Content starts

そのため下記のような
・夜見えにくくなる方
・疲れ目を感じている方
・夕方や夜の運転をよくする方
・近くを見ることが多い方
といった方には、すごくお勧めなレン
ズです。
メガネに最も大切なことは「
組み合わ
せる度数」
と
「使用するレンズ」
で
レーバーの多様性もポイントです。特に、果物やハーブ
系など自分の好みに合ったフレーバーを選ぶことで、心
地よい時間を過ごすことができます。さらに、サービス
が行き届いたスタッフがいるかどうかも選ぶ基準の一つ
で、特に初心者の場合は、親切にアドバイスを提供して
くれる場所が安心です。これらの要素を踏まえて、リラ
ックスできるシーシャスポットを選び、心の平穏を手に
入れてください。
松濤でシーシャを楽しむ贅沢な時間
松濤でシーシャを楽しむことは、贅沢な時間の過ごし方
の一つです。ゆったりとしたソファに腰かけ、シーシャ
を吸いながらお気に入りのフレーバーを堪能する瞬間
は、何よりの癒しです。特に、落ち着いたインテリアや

Content ends
Content starts

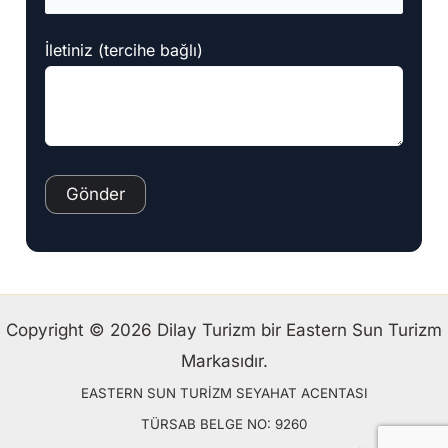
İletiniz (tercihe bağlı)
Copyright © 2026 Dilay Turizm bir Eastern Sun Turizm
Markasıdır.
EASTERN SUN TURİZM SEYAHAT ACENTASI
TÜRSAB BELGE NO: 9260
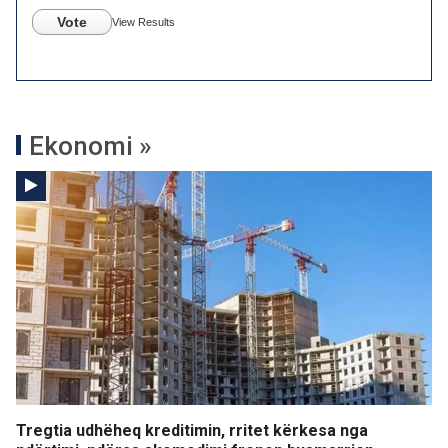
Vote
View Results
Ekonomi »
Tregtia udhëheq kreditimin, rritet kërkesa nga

Content ends

TASK DESCRIPTION:
Using the listing above, return word for word each line from the one that has "メガネに最も大切なことは「" through the one that has "は、何よりの癒しです。特に、落ち着いたインテリアや", and no line outside that range.

YOUR SOLUTION:
メガネに最も大切なことは「
組み合わ
せる度数」
と
「使用するレンズ」
で
レーバーの多様性もポイントです。特に、果物やハーブ
系など自分の好みに合ったフレーバーを選ぶことで、心
地よい時間を過ごすことができます。さらに、サービス
が行き届いたスタッフがいるかどうかも選ぶ基準の一つ
で、特に初心者の場合は、親切にアドバイスを提供して
くれる場所が安心です。これらの要素を踏まえて、リラ
ックスできるシーシャスポットを選び、心の平穏を手に
入れてください。
松濤でシーシャを楽しむ贅沢な時間
松濤でシーシャを楽しむことは、贅沢な時間の過ごし方
の一つです。ゆったりとしたソファに腰かけ、シーシャ
を吸いながらお気に入りのフレーバーを堪能する瞬間
は、何よりの癒しです。特に、落ち着いたインテリアや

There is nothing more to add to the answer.